Из песни слова не выкинешь

Не скрою, очень был велик соблазн обойти молчанием химию боевых отравляющих веществ – самый омерзительный раздел науки о биологически активных соединениях. В конце концов, эта книга – не отраслевая энциклопедия, и если составить перечень важных проблем и вопросов, в ней не затронутых, он окажется гораздо более длинным, чем список проблем обсужденных. Но обдумывая план очередного раздела, я постоянно сталкивался с необходимостью привести в подтверждение того или иного аргумента, в развитие некоторой идеи пример именно из области химии боевых отравляющих веществ (так для краткости принято называть эту отрасль, с позволения сказать, науки; конечно, помимо химиков, здесь работают и токсикологи, биофизики, биохимики и т.п.).

Ибо химия боевых отравляющих веществ очень интенсивно ассимилирует все новые идеи, достижения и открытия современной биологии, органической (в особенности элементоорганической) химии, других дисциплин – вполне мирных и даже кажущихся до поры до времени, как говорят, «оторванными от жизни». Да и у истоков создания химического оружия, увы, стояли многие видные химики нашего столетия. (Я говорю, конечно, о современной версии химического оружия; скажем, отравление колодцев в тылу у неприятеля практиковали еще в глубокой древности.)

Те несколько книг по химии боевых отравляющих веществ, которые мне довелось прочесть, написаны, несомненно, очень квалифицированными специалистами от биохимии и токсикологии. Читаешь в общем-то привычный текст, местами оценишь остроумную теорию, в рутинных ситуациях можешь самостоятельно продолжить мысль автора на несколько абзацев вперед. Ведь с точки зрения молекулярных основ, химизма, физиологии – нет никаких принципиальных различий между этими трудами и книгами, скажем, по фармакологии или по пестицидам. Почему же стороннему читателю так не по себе? Может быть, потому, что параллельно тексту воображение воспроизводит субъективные ощущения жертвы газовой атаки?
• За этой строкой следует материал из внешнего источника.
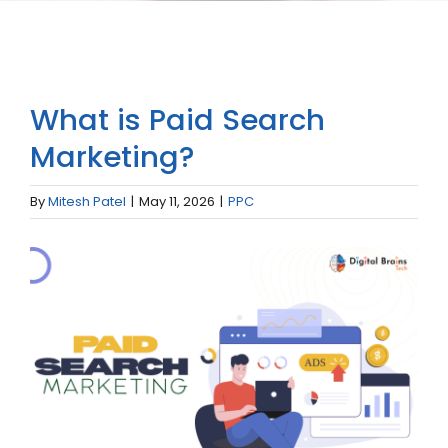
What is Paid Search
Marketing?
By
Mitesh Patel
|
May 11, 2026
|
PPC
View
Larger
Image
Один вдох, другой – и человек бессильно опускается на землю. Еще не понимает, что произошло (в голове страшный шум), невдомек ему, почему ни руки, ни ноги его не слушаются. Страшные судороги сводят все тело, невыносимая боль, но крикнуть уже нельзя, дыхание перехватило. Сердце еще кое-как работает, снабжая кровью раскалывающийся мозг, и остатки угасающего сознания регистрируют лишь неописуемую муку.

Именно это следует из очень квалифицированного текста и безупречно правильных формул.

Жуткой лабораторией отработки химического оружия и способов его применения стала первая мировая война, в особенности вторая ее половина.